Close but no cigar |

However, the biggest stumbling block came after the initial success as a seemingly identical image slowly filled up an image buffer. The two images are close but, alas, not identical. The basic impression of the shader, which is one of the most complicated in the game, has been successfully reproduced. Unfortunately, they need to be identical so this isn't of any use for the particular problem I'm trying to solve.

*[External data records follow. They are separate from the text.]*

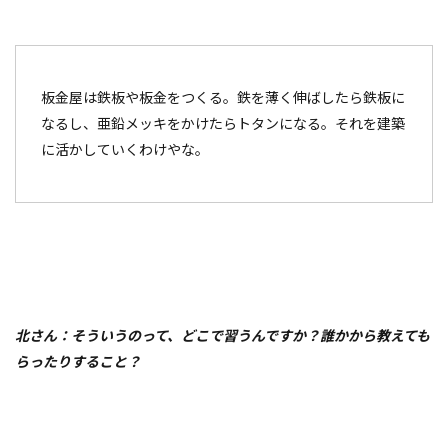
板金屋は鉄板や板金をつくる。鉄を薄く伸ばしたら鉄板に
なるし、亜鉛メッキをかけたらトタンになる。それを建築
に活かしていくわけやな。
北さん：そういうのって、どこで習うんですか？誰かから教えても
らったりすること？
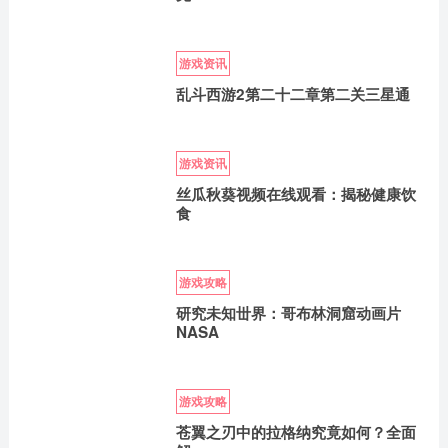
游戏资讯
乱斗西游2第二十二章第二关三星通
游戏资讯
丝瓜秋葵视频在线观看：揭秘健康饮
食
游戏攻略
研究未知丗界：哥布林洞窟动画片
NASA
游戏攻略
苍翼之刃中的拉格纳究竟如何？全面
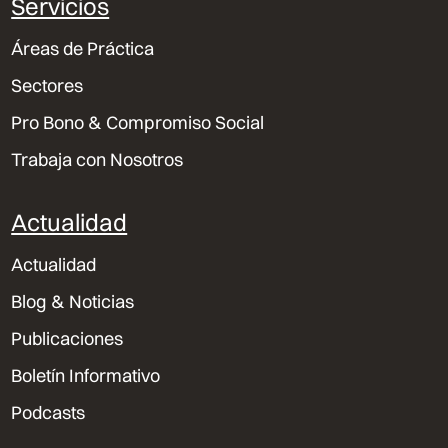
Servicios
Áreas de Práctica
Sectores
Pro Bono & Compromiso Social
Trabaja con Nosotros
Actualidad
Actualidad
Blog & Noticias
Publicaciones
Boletín Informativo
Podcasts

The problem is with differences between the floating (or possibly fixed) point number implementations on the GPU and on the CPU - small differences in these can lead to big differences when you're generating random numbers. This is why when building a procedural world in a game like minecraft, running the generator with the same seed on different platforms can yield very different random worlds, whilst still following all of the rules for building that world. Similarly, the two galaxies both work but they're both different places. If you're wondering: yes, you can zoom down to each star and they all have solar systems, all 20 million of them - that's for the next blog post however.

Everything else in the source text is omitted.